▶ **Exercise directions**: Set down the lines that begin at the top of the records and end with the line containing "Nicolas Michelon, Founder", and drop every picture.

(Page images and extracted text)
───
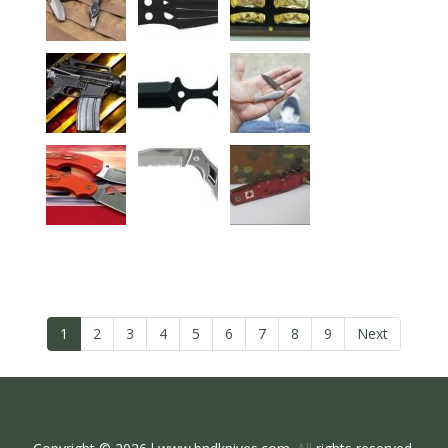
1
2
3
4
5
6
7
8
9
Next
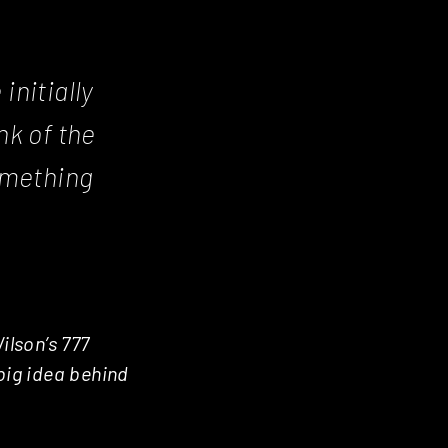
nitially
nk of the
omething
ilson’s 777
big idea behind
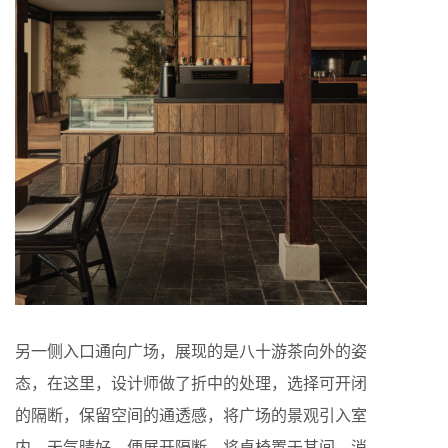
另一侧入口通向广场，展现的是八十游茶向外的姿
态，在这里，设计师做了折中的处理，选择可开闭
的隔断，保留空间的通透感，将广场的景观引入室
内。天气晴好，便展开隔断，将桌椅置于其间，消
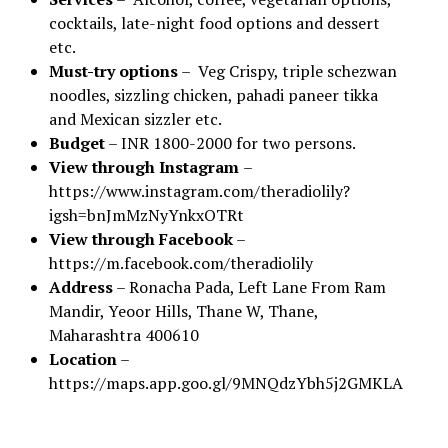
cocktails, late-night food options and dessert
etc.
Must-try options
– Veg Crispy, triple schezwan
noodles, sizzling chicken, pahadi paneer tikka
and Mexican sizzler etc.
Budget
– INR 1800-2000 for two persons.
View through Instagram
–
https://www.instagram.com/theradiolily?
igsh=bnJmMzNyYnkxOTRt
View through Facebook
–
https://m.facebook.com/theradiolily
Address
– Ronacha Pada, Left Lane From Ram
Mandir, Yeoor Hills, Thane W, Thane,
Maharashtra 400610
Location
–
https://maps.app.goo.gl/9MNQdzYbh5j2GMKLA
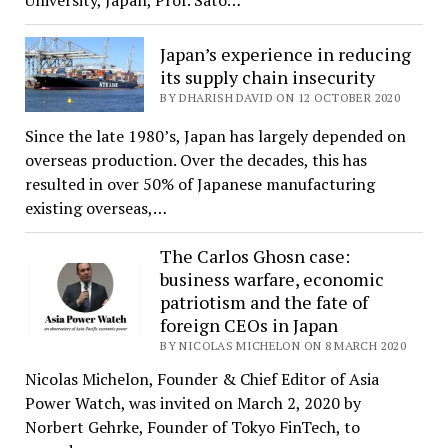
University, Japan, Prof. Sato…
Japan’s experience in reducing
its supply chain insecurity
BY DHARISH DAVID ON 12 OCTOBER 2020
Since the late 1980’s, Japan has largely depended on
overseas production. Over the decades, this has
resulted in over 50% of Japanese manufacturing
existing overseas,…
The Carlos Ghosn case:
business warfare, economic
patriotism and the fate of
foreign CEOs in Japan
BY NICOLAS MICHELON ON 8 MARCH 2020
Nicolas Michelon, Founder & Chief Editor of Asia
Power Watch, was invited on March 2, 2020 by
Norbert Gehrke, Founder of Tokyo FinTech, to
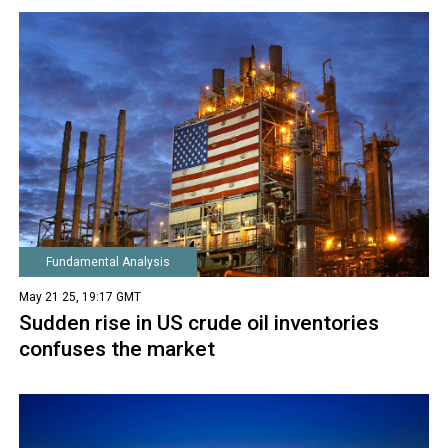
Fundamental Analysis
May 21 25, 19:17 GMT
Sudden rise in US crude oil inventories
confuses the market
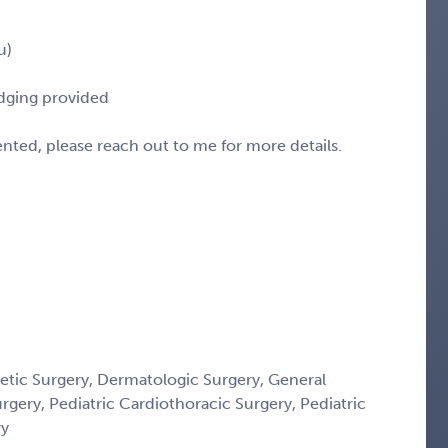
u)
odging provided
sented, please reach out to me for more details.
etic Surgery, Dermatologic Surgery, General
urgery, Pediatric Cardiothoracic Surgery, Pediatric
ry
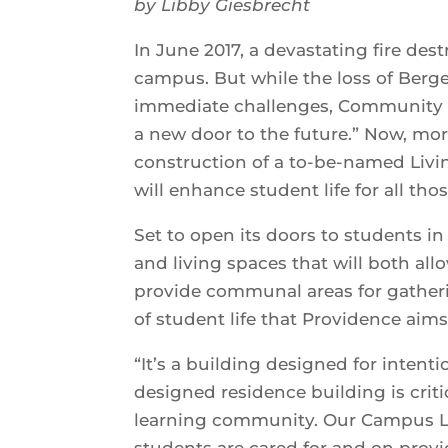
by Libby Giesbrecht
In June 2017, a devastating fire des
campus. But while the loss of Berg
immediate challenges, Community Li
a new door to the future.” Now, more 
construction of a to-be-named Liv
will enhance student life for all tho
Set to open its doors to students in
and living spaces that will both al
provide communal areas for gathering
of student life that Providence aim
“It’s a building designed for intent
designed residence building is criti
learning community. Our Campus Li
students are cared for and on provi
───
▶ **Solution to this task**:
1
2
3
4
5
6
7
8
9
Next
nitially
nk of the
omething
ilson’s 777
big idea behind
另一侧入口通向广场，展现的是八十游茶向外的姿
态，在这里，设计师做了折中的处理，选择可开闭
的隔断，保留空间的通透感，将广场的景观引入室
内。天气晴好，便展开隔断，将桌椅置于其间，消
cocktails, late-night food options and dessert
etc.
Must-try options
– Veg Crispy, triple schezwan
noodles, sizzling chicken, pahadi paneer tikka
and Mexican sizzler etc.
Budget
– INR 1800-2000 for two persons.
View through Instagram
–
https://www.instagram.com/theradiolily?
igsh=bnJmMzNyYnkxOTRt
View through Facebook
–
https://m.facebook.com/theradiolily
Address
– Ronacha Pada, Left Lane From Ram
Mandir, Yeoor Hills, Thane W, Thane,
Maharashtra 400610
Location
–
https://maps.app.goo.gl/9MNQdzYbh5j2GMKLA
University, Japan, Prof. Sato…
Japan’s experience in reducing
its supply chain insecurity
BY DHARISH DAVID ON 12 OCTOBER 2020
Since the late 1980’s, Japan has largely depended on
overseas production. Over the decades, this has
resulted in over 50% of Japanese manufacturing
existing overseas,…
The Carlos Ghosn case:
business warfare, economic
patriotism and the fate of
foreign CEOs in Japan
BY NICOLAS MICHELON ON 8 MARCH 2020
Nicolas Michelon, Founder & Chief Editor of Asia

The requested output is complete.